Prunus dulcis: relato de un viaje


—Os voy a contar lo que me ocurrió en un viaje. Pero si me interrumpís no. —advirtió Xandrux.
—Prometemos no interrumpir.
—Voy a intentar comprimir el relato en dos o tres minutos. Bueno, vayámonos al 27 de marzo de 1964.
Yo, por aquel entonces, vivía en Senegal y cursaba el último año de la universidad. Pasaba la mitad de
mi tiempo con el hocico metido en los estudios y la otra mitad en la escritura de lo que sería mi primer
libro: A oscuras con los tiempos modernos. Aproveché unos días de festivos para coger unas 
vacaciones. Con mi pequeño Land Rover, me fui a unas playas muy bonitas que hay a unos 
doscientos kilómetros de la capital. Allí acampé.  Al lado de estas playas, había una pequeña isla de 
conchas, erosionada por la fuerza del mar. Después de haber leído, escrito, tomado el sol y haberme 
bañado en el mar varios días; hubo una noche de plenilunio, la última que pasé ahí, en la que la 
pequeña isla de conchas se vio inundada por una explosión de júbilo y música, por motivo de una 
gran fiesta. Al cabo de unas horas, poco a poco, las gentes se empezaron a retirar y a refugiarse en 
sus casas. Yo me quedé completamente sólo. Me dediqué a pasear, ya muy abrumado por la 
soledad que le restaba a la isla, donde únicamente había perros que venían detrás de mí porque 
olfateaban algo extraño, como hombre de lejanas tierras que era. Acosado por los ladridos y aullidos, 
me acerqué a la orilla que, no se sabe cómo, se convirtió, al poco rato, en una enorme alfombra persa. 

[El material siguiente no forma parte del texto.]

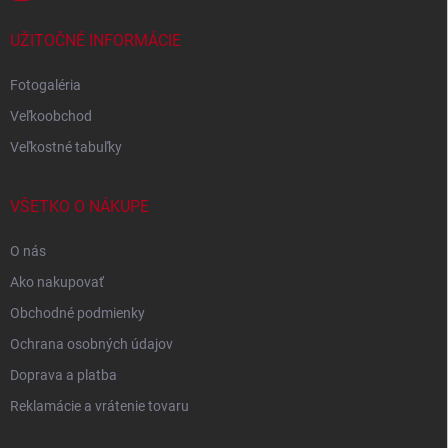
UŽITOČNÉ INFORMÁCIE
Fotogaléria
Veľkoobchod
Veľkostné tabuľky
VŠETKO O NÁKUPE
O nás
Ako nakupovať
Obchodné podmienky
Ochrana osobných údajov
Doprava a platba
Reklamácie a vrátenie tovaru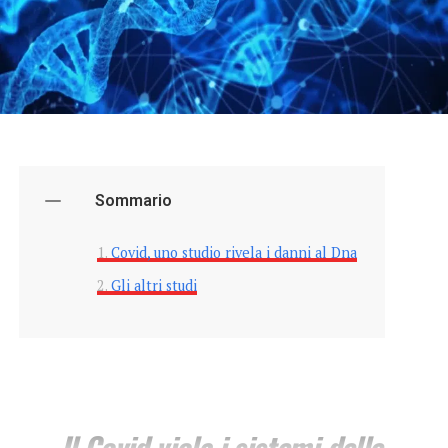
Sommario
Covid, uno studio rivela i danni al Dna
Gli altri studi
Il Covid viola i sistemi delle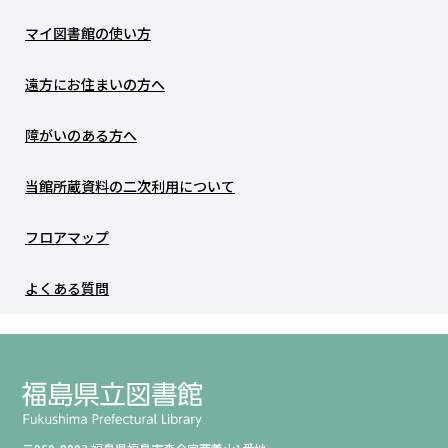
マイ図書館の使い方
遠方にお住まいの方へ
障がいのある方へ
当館所蔵資料の二次利用について
フロアマップ
よくある質問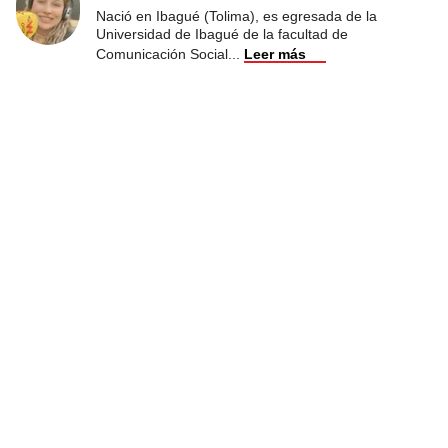
Nació en Ibagué (Tolima), es egresada de la
Universidad de Ibagué de la facultad de
Comunicación Social
...
Leer más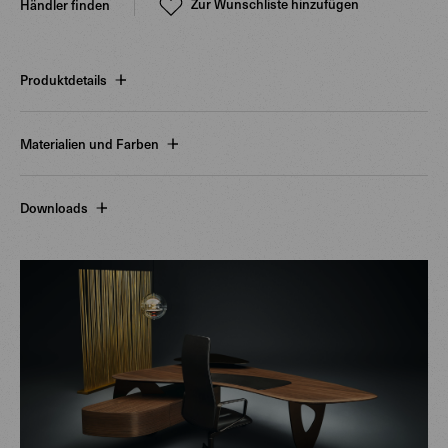
Zur Wunschliste hinzufügen
Händler finden
Produktdetails
Materialien und Farben
Downloads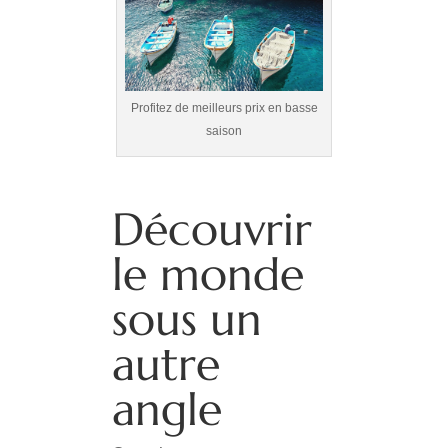
Profitez de meilleurs prix en basse
saison
Découvrir
le monde
sous un
autre
angle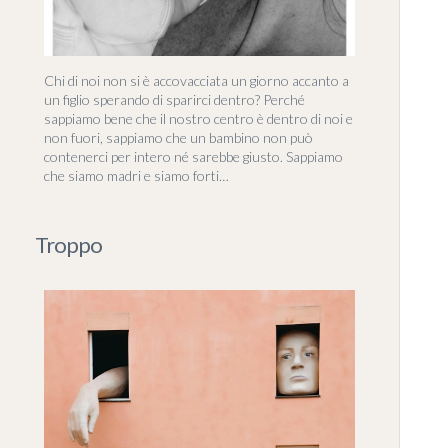
Chi di noi non si è accovacciata un giorno accanto a
un figlio sperando di sparirci dentro? Perché
sappiamo bene che il nostro centro è dentro di noi e
non fuori, sappiamo che un bambino non può
contenerci per intero né sarebbe giusto. Sappiamo
che siamo madri e siamo forti…
Troppo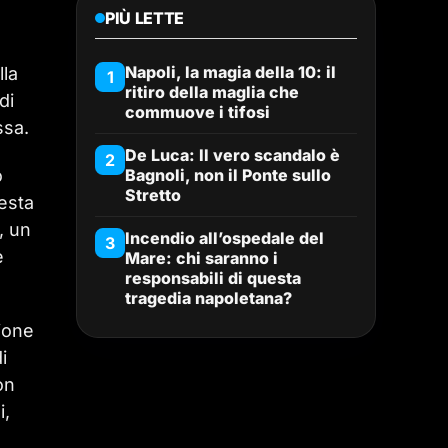
PIÙ LETTE
Napoli, la magia della 10: il
lla
1
ritiro della maglia che
di
commuove i tifosi
ssa.
De Luca: Il vero scandalo è
2
o
Bagnoli, non il Ponte sullo
Stretto
uesta
, un
Incendio all’ospedale del
3
e
Mare: chi saranno i
responsabili di questa
tragedia napoletana?
ione
i
on
i,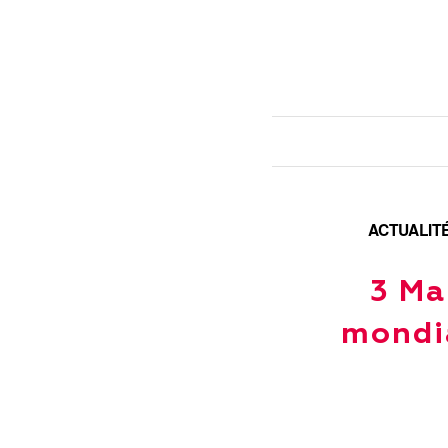
ACTUALIT
3 Ma
mondia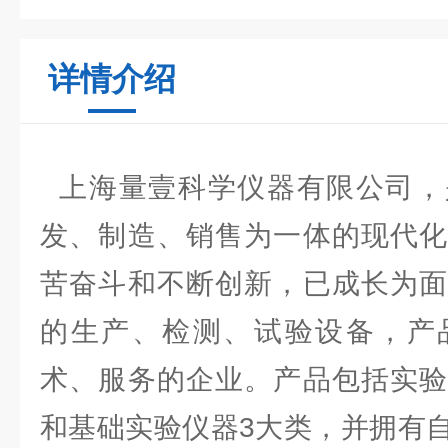
详情介绍
上海量壹科学仪器有限公司，
发、制造、销售为一体的现代化
苦奋斗和不断创新，已成长为面
的生产、检测、试验设备，产
术、服务的企业。产品包括实验
和基础实验仪器3大类，并拥有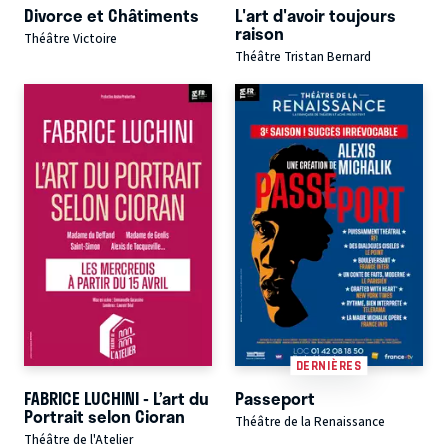
Divorce et Châtiments
L'art d'avoir toujours
raison
Théâtre Victoire
Théâtre Tristan Bernard
DERNIÈRES
FABRICE LUCHINI - L’art du
Passeport
Portrait selon Cioran
Théâtre de la Renaissance
Théâtre de l'Atelier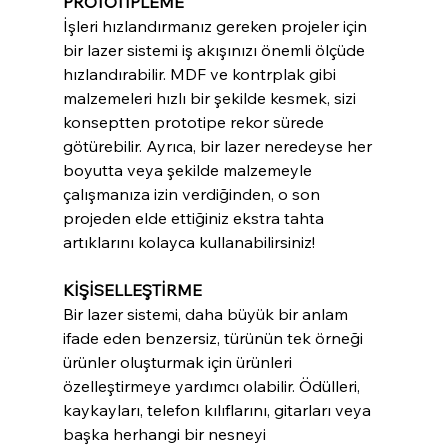
PROTOTİPLEME
İşleri hızlandırmanız gereken projeler için 
bir lazer sistemi iş akışınızı önemli ölçüde 
hızlandırabilir. MDF ve kontrplak gibi 
malzemeleri hızlı bir şekilde kesmek, sizi 
konseptten prototipe rekor sürede 
götürebilir. Ayrıca, bir lazer neredeyse her 
boyutta veya şekilde malzemeyle 
çalışmanıza izin verdiğinden, o son 
projeden elde ettiğiniz ekstra tahta 
artıklarını kolayca kullanabilirsiniz!
KİŞİSELLEŞTİRME
Bir lazer sistemi, daha büyük bir anlam 
ifade eden benzersiz, türünün tek örneği 
ürünler oluşturmak için ürünleri 
özelleştirmeye yardımcı olabilir. Ödülleri, 
kaykayları, telefon kılıflarını, gitarları veya 
başka herhangi bir nesneyi 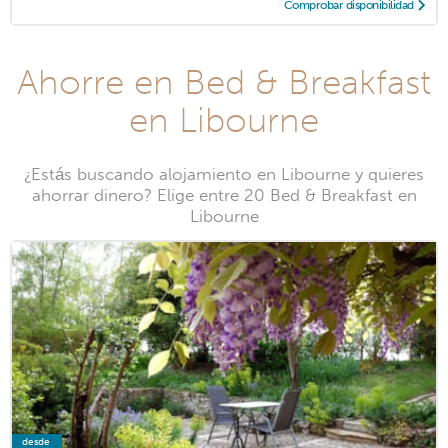
Comprobar disponibilidad
Ahorre en Bed & Breakfast
en Libourne
¿Estás buscando alojamiento en Libourne y quieres
ahorrar dinero? Elige entre 20 Bed & Breakfast en
Libourne
desde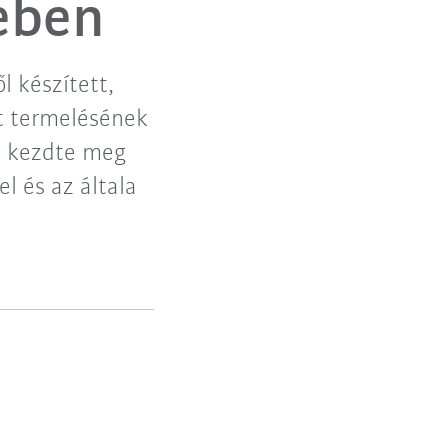
kében
 készített,
t termelésének
a kezdte meg
l és az általa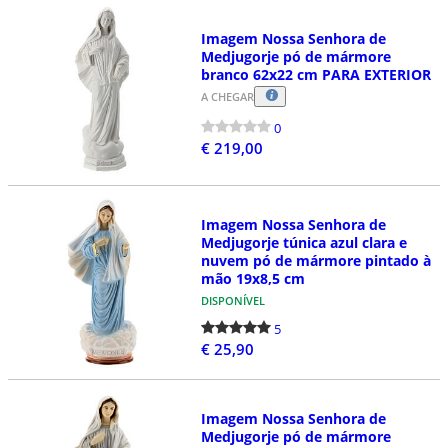
Imagem Nossa Senhora de
Medjugorje pó de mármore
branco 62x22 cm PARA EXTERIOR
A CHEGAR
0
€ 219,00
Imagem Nossa Senhora de
Medjugorje túnica azul clara e
nuvem pó de mármore pintado à
mão 19x8,5 cm
DISPONÍVEL
5
€ 25,90
Imagem Nossa Senhora de
Medjugorje pó de mármore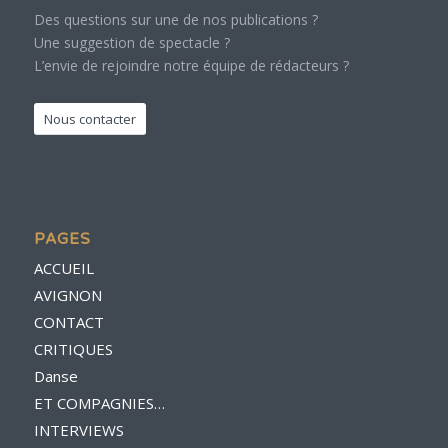
Des questions sur une de nos publications ?
Une suggestion de spectacle ?
L’envie de rejoindre notre équipe de rédacteurs ?
Nous contacter
PAGES
ACCUEIL
AVIGNON
CONTACT
CRITIQUES
Danse
ET COMPAGNIES…
INTERVIEWS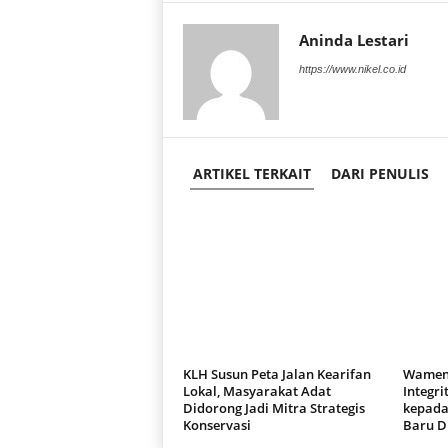
Aninda Lestari
https://www.nikel.co.id
ARTIKEL TERKAIT
DARI PENULIS
KLH Susun Peta Jalan Kearifan
Wamen
Lokal, Masyarakat Adat
Integri
Didorong Jadi Mitra Strategis
kepada
Konservasi
Baru Di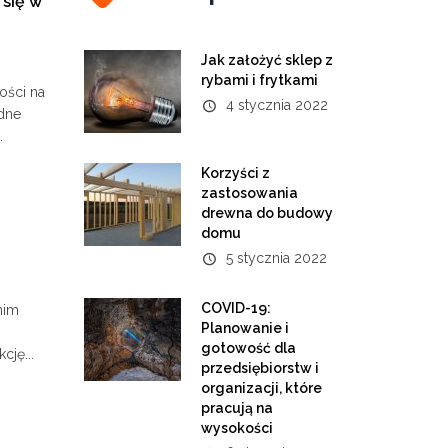
się w
Jak założyć sklep z
rybami i frytkami
ości na
4 stycznia 2022
odne
.
Korzyści z
zastosowania
drewna do budowy
domu
5 stycznia 2022
COVID-19:
nim
Planowanie i
gotowość dla
cję...
przedsiębiorstw i
organizacji, które
pracują na
wysokości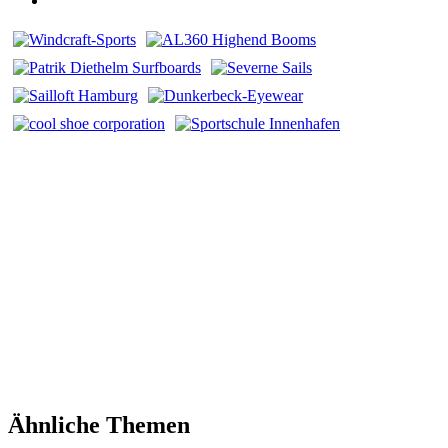
Ähnliche Themen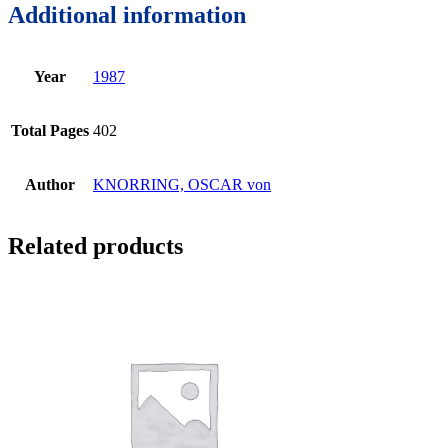
Additional information
Year
1987
Total Pages
402
Author
KNORRING, OSCAR von
Related products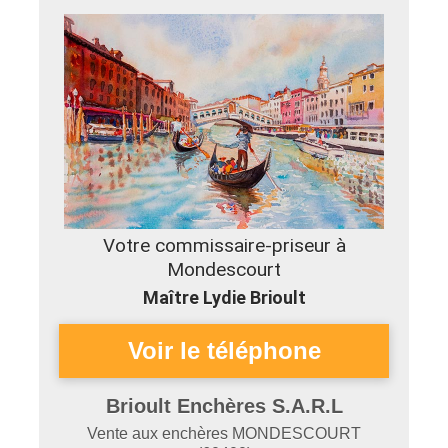
Votre commissaire-priseur à
Mondescourt
Maître Lydie Brioult
Brioult Enchères S.A.R.L
Vente aux enchères
MONDESCOURT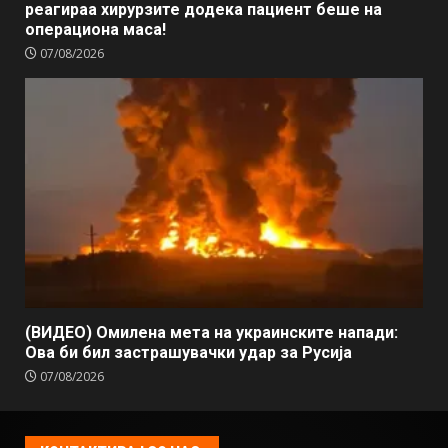
реагираа хирурзите додека пациент беше на
операциона маса!
07/08/2026
(ВИДЕО) Омилена мета на украинските напади:
Ова би бил застрашувачки удар за Русија
07/08/2026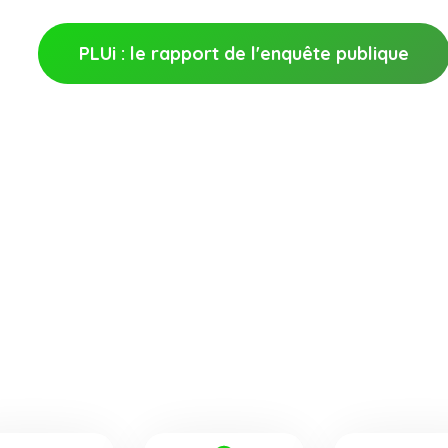
PLUi : le rapport de l'enquête publique
s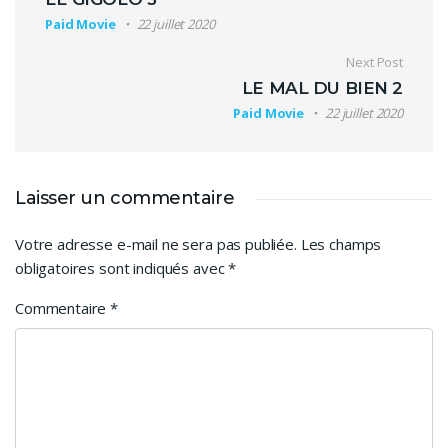
Paid Movie
22 juillet 2020
Next Post
LE MAL DU BIEN 2
Paid Movie
22 juillet 2020
Laisser un commentaire
Votre adresse e-mail ne sera pas publiée.
Les champs
obligatoires sont indiqués avec
*
Commentaire
*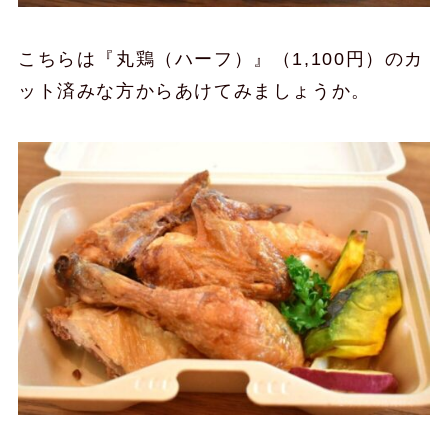
こちらは『丸鶏（ハーフ）』（1,100円）のカ
ット済みな方からあけてみましょうか。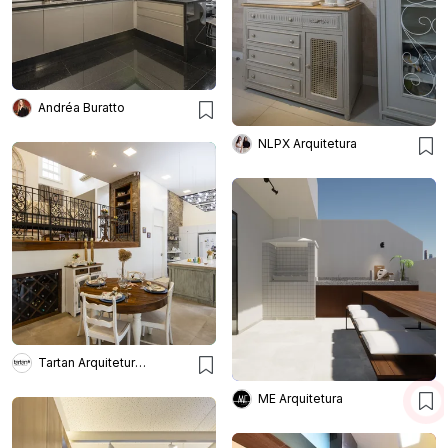
Andréa Buratto
NLPX Arquitetura
Tartan Arquitetura E Urbanismo
ME Arquitetura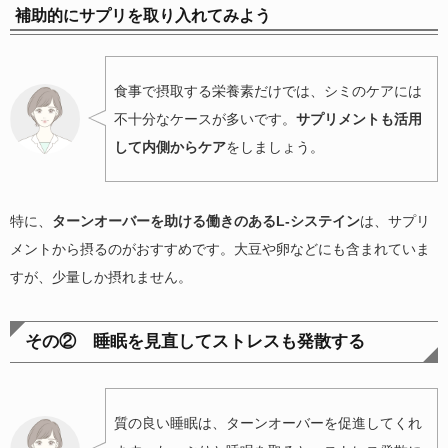
補助的にサプリを取り入れてみよう
食事で摂取する栄養素だけでは、シミのケアには
不十分なケースが多いです。
サプリメントも活用
して内側からケア
をしましょう。
特に、
ターンオーバーを助ける働きのあるL-システイン
は、サプリ
メントから摂るのがおすすめです。大豆や卵などにも含まれていま
すが、少量しか摂れません。
その② 睡眠を見直してストレスも発散する
質の良い睡眠は、ターンオーバーを促進してくれ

—No me lo creo —interrumpió Roxana—. Lo siento Xandrux, pero no me lo creo.
—Tranquila que ya no vas a escuchar ni tú ni los demás nada más —aseveró Xandrux, molesto.
—A mí me estaba gustando. Venga continúa, por favor. No te interrumpimos más —dijo Marta.
—Está bien, pero juro que si me interrumpís una sola vez más, no sigo. A ver por dónde iba: ¡Ah! Sí, 
ya me acuerdo: la alfombra persa. Bueno, pues fue en ese momento en el que me di cuenta que algo 
excepcional chocaba contra nuestras vidas. Salí corriendo, espantado; atravesé el final de la cala y 
encontré a una mujer con un velo negro fumando un cigarrillo. Tenía los ojos febriles y un rostro 
castaño. Era difícil en ese momento, y lo sigue siendo ahora, afirmar que aquella mujer tenía un 
aspecto similar a un animal. Al estar cubierta su piel completamente de pelo espeso, con orejas 
grandes y blancas y un cuello color crema, la confundí con un turón. Al verme, se acercó y me dijo 
que abriese la palma de la mano derecha. En ella, depositó la ceniza de su cigarrillo. «Ahora ciérrala». 
Le obedecí. «Ahora ábrela». Donde antes había ceniza caliente, había ahora una flor. Esta misma 
—concluye mientras saca de su bolsillo una flor de almendro.
—¡Una flor de almendro! —se emociona Marta.
—También conocido como Prunus dulcis.
—Qué pedante eres. Sigo sin creérmelo, por cierto.
—Lo sé Roxana. Cuenten lo que te cuenten tú nunca creerás del todo. Qué lástima.
—Oye y, ¿qué pasó después? —preguntó Klyen.
—No sé. Os dije que si me interrumpíais otra vez no seguiría. Las historias no deberían ser 
interrumpidas. 
—Pues acaba —ordenó Marta.
—Está bien, ¿cuánto falta para aterrizar? —preguntó Xandrux, resignado.
—Cincuenta y cinco años, tres meses y veinticuatro días —dijo Marta.